Auch die Bundesregierung realisierte einen eigenen Regierungsbunker nahe der damaligen Hauptstadt
Bonn – in der Nähe von Ahrweiler, das zuletzt vom Hochwasser so schwer getroffen wurde. Beide Projekte wurden unter Bundeskanzler Adenauer bereits Mitte der 1950er-jahre geplant. 1962 wurde mit dem Bau des Bundesbank Bunkers begonnen. Die Standortwahl fiel bewusst strategisch und logistisch auf den beschaulichen Weinort, da das Moseltal erstens einen sehr guten Schutz beispielsweise vor einer atomaren Druckwelle bietet. Zweitens lag der Bunker in einer gut kontrollierbaren Sackgasse, die jederzeit leicht abgeriegelt werden konnte. „Selbst die direkten Nachbarn ahnten nichts von der gewaltigen unterirdischen Tresoranlage und einer 15 Milliarden schweren Notwährung darin. Alle dachten, es sei ein normaler Luftschutzbunker“, sagt Petra Reuter. Anfang der 1960er-jahre war ein Luftschutzbunker ja nichts Ungewöhnliches. „Erst nach und nach, als Laster unter Polizeischutz anrollten, gab es Gerüchte, dass dort etwas Wertvolles, vielleicht sogar Gold, gelagert werde. So munkelte man, der Cochemer Bunker sei ein unbekanntes deutsches Fort Knox – tief unter der Erde von Rheinlandpfalz.“Doch sogar für die Stasi blieb die Anlage, wie man heute weiß, als Geldspeicher unbekannt.

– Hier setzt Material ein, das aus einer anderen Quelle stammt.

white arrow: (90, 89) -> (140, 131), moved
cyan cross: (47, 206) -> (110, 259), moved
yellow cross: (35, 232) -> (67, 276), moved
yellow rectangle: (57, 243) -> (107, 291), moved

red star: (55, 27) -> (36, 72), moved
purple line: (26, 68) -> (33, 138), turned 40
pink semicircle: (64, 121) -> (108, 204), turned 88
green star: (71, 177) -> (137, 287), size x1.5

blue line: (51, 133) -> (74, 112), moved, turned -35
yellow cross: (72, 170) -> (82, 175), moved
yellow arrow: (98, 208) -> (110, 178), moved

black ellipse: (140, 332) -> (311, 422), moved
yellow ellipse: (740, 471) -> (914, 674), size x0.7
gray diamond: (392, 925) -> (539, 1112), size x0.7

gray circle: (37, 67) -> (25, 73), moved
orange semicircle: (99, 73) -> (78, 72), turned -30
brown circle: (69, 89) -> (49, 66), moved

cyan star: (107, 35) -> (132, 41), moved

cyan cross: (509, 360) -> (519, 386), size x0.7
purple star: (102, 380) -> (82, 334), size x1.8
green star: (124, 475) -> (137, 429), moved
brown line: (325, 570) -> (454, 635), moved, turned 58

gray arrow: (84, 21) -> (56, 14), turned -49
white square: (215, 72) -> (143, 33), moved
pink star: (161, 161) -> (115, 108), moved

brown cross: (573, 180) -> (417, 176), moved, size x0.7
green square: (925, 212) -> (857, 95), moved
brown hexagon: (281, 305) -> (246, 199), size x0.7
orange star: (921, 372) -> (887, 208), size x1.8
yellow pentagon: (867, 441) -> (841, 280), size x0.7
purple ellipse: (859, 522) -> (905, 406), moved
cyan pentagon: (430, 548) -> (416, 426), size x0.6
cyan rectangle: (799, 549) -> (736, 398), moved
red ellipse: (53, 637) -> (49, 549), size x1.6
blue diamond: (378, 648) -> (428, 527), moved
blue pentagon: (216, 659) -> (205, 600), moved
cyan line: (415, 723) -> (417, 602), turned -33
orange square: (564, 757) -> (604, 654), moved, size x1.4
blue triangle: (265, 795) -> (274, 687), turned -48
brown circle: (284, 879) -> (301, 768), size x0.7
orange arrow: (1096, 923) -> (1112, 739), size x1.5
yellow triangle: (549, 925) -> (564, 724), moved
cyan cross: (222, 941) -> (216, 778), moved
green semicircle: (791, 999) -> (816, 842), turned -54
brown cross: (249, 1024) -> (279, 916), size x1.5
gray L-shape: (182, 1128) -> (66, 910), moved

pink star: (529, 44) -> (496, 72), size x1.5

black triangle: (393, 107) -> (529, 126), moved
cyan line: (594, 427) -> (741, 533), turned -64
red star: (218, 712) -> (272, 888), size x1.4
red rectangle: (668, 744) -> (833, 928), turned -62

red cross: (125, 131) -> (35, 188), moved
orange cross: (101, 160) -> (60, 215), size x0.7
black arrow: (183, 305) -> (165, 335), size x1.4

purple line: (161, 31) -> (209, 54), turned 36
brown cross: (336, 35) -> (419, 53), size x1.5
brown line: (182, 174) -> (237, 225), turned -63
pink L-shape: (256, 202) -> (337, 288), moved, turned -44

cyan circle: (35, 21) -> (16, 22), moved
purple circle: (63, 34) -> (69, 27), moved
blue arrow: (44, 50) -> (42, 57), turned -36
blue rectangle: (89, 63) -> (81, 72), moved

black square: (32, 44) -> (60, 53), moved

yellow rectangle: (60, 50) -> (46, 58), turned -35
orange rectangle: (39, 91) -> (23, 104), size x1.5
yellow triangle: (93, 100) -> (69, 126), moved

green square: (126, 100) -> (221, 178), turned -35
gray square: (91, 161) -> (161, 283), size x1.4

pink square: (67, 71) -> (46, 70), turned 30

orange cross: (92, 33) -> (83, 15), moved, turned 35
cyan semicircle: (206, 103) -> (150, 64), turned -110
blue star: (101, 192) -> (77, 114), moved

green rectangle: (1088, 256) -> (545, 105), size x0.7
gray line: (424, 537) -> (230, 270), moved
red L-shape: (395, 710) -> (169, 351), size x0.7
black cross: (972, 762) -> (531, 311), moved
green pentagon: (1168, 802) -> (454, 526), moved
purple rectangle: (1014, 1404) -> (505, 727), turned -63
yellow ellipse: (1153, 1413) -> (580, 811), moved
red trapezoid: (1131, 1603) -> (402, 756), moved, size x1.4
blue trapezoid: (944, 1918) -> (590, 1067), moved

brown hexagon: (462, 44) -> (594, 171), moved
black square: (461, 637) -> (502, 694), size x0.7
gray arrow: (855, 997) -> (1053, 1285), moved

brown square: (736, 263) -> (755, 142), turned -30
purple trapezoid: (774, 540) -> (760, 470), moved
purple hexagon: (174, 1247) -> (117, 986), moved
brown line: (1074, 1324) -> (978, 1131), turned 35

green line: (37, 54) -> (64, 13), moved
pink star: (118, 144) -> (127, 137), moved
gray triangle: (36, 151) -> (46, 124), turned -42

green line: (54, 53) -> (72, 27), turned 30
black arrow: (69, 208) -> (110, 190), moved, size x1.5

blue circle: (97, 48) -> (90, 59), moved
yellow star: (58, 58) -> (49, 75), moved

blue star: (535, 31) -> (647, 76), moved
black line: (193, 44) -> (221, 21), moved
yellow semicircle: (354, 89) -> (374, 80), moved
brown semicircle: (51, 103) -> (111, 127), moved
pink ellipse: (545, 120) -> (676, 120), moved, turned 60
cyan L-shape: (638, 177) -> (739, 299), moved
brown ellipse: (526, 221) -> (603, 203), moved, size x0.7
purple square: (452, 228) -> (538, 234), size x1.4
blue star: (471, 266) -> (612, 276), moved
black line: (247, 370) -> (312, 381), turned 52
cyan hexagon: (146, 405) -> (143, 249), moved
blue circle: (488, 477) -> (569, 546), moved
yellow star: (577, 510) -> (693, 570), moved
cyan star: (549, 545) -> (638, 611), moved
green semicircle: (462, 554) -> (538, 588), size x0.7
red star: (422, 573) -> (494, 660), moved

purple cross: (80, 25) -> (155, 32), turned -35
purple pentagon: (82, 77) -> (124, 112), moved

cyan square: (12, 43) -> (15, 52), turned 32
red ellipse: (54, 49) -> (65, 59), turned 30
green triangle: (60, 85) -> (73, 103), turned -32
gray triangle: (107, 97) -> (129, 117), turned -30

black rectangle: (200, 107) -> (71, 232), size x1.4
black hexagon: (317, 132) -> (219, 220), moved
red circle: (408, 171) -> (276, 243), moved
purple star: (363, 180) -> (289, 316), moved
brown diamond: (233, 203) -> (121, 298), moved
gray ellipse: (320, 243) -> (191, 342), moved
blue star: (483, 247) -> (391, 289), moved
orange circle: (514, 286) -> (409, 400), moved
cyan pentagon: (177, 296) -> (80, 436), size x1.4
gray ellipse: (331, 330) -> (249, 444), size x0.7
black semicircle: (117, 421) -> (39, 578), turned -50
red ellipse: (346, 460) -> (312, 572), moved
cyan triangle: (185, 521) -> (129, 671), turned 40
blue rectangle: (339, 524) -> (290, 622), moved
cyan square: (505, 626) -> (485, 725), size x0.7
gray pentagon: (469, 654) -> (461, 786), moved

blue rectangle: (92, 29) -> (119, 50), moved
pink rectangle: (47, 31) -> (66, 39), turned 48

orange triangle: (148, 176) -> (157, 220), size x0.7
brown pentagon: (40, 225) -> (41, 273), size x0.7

1988 wurden alle Bbkii-scheine von der Bundesbank abtransportiert und nahe Frankfurt geschreddert. In die seit 2011 denkmalgeschützten Tarnhäuser ist das stylische „Hotel Vintage“eingezogen; den Verbindungstunnel zum Bunker gibt es bis heute. Und seit 2016, nach 15 Monaten Renovierung, Restaurierung und Recherche, ist der Bundesbank Bunker ein Museum und kann im Rahmen einer Führung besichtigt werden: „Ich hoffe, der Ausflug in den Kalten Krieg hat Ihnen gefallen“, endet Peter Pfeifer. „Ja, sicher“, antwortet ein Gast, „aber hoffentlich kommt dieser Kalte Krieg nie wieder …“
Weitere Infos: www.cochem.de, bundesbank-bunker.de Hinweis: Der Bunker ist geöffnet. Führungen täglich um 10, 11, 12, 13, 14 und 15 Uhr; Eintritt 11 Euro. Das Tragen einer medizinischen Maske ist Pflicht plus Kontaktverfolgung via Luca-app (oder Zettel vor Ort ausfüllen).